Most of the time, this is not needed as the output is normally structured that way.

Once that is done it's time for validation! It's human in the loop stuff of checking syntax, does it match the code guidelines, performance, results and is it maintainable. The last one is important, always ask yourself the question 'In six months time, would I be able to figure out what is going on?'

Then if needed:

  • Refactor

Then the next step is:

  • Document

Markup in notebooks and comments in SQL are there for the future you, from the present you. Future you will always appreciate past you for it.


The Modern Data Engineer


So who am I and what do I do? So looking at the list of stuff I've done recently:

  • Data solution builder

  • Automation specialist

  • Data modeller

  • DevOps dude

  • AI user and enabler

  • Tea fuelled snack muncher

The last one is just me though.

So I build integrated data solutions, use DevOps to control and deploy changes, AI to accelerate development, improve monitoring and create smarter data products. Which sounds great, but what's changed since I started out in data engineering?


The technical skills have changed. PySpark, Delta table, Notebooks were not around a few years ago. Generative AI, wasn't around a few years ago, and is helping with the changing technical landscape, that always should be the goal, to help not to do. Much like search engines did, and replaced looking stuff up in a book, or the grey bearded/haired experts that knew the secret sauce recipe. I've been comfortable with SQL for years, Python, not so much, but using AI to build Python stuff has helped me learn Python quicker, as you can use AI to explain its thinking and why is it doing it this way!
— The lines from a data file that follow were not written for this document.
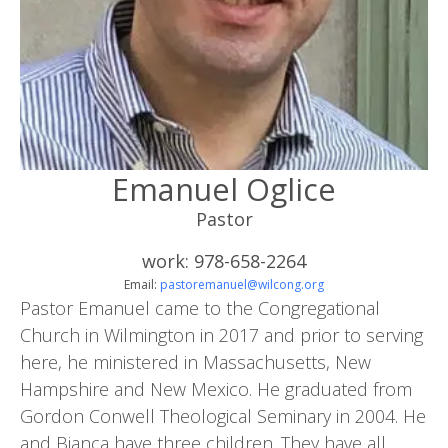
Emanuel Oglice
Pastor
work: 978-658-2264
Email:
pastoremanuel@wilcong.org
Pastor Emanuel came to the Congregational
Church in Wilmington in 2017 and prior to serving
here, he ministered in Massachusetts, New
Hampshire and New Mexico. He graduated from
Gordon Conwell Theological Seminary in 2004. He
and Bianca have three children. They have all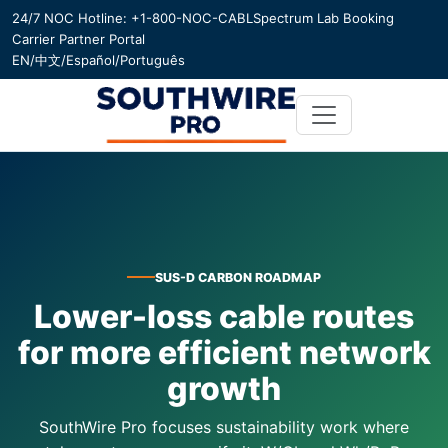
24/7 NOC Hotline: +1-800-NOC-CABL
Spectrum Lab Booking
Carrier Partner Portal
EN
/
中文
/
Español
/
Português
SUS-D CARBON ROADMAP
Lower-loss cable routes
for more efficient network
growth
SouthWire Pro focuses sustainability work where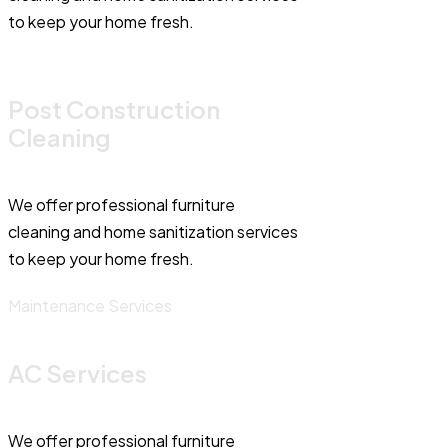
to keep your home fresh.
Post Construction
Cleaning
We offer professional furniture
cleaning and home sanitization services
to keep your home fresh.
Maintenance Services
AC Services
We offer professional furniture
For the non-technical skills in data engineering, these haven't changed as much. Communication, business understanding, collaboration, being an obsessive problem solver (Again that last one is just me). But what has evolved is the goal of data engineering.


I used to just move data, query data, and analyse data, but now that goal has shifted since I first fired up SSMS and read 'SAMS Learn SQL in 24 Hours'. Moving data is now the basics of what I do and it may seem at first that it is the core of data engineering. If you think that is all to data engineering, you've been looking at it all wrong.

Modern data engineers now have the goal of creating reliable, governed, reusable and intelligent data solutions that help the business make better decisions... using tools that help with reliable, governed, reusable development and release practices.

Anyone can move data, that's the chess part. Being the grand master is understanding the pattern, the process and the capability of what you do.


Hope that has help sort of figure out what we should be doing. Let's see what the future brings.


Footnote


If you like the Gilbert and Sullivan plays about duty (Fun fact, they are all about duty) I got AI to write me a ditty based on 'I am the very model of a modern Major General', but with a Fabric twist:


I Am the Very Model of a Modern Fabric Engineer


I am the very model of a modern Fabric engineer,

I've workspaces and capacities that everyone should volunteer.

I branch my code in DevOps, then I merge it with a pull request,

And pray my deployment pipeline thinks my latest commit is best.


I populate a Lakehouse with a medallion design in mind,

Where Bronze and Silver cleanse the data, Gold is polished, well refined.

My shortcuts span a dozen clouds, yet live within OneLake's domain,

Until someone moves the source and then I map them all again.


I build semantic models that are lightning fast in Direct Lake,

Though one refreshed dependency is all it really takes to break.

I certify my datasets so the business know which ones are right,

Then answer why "that other report" gives numbers quite a different sight.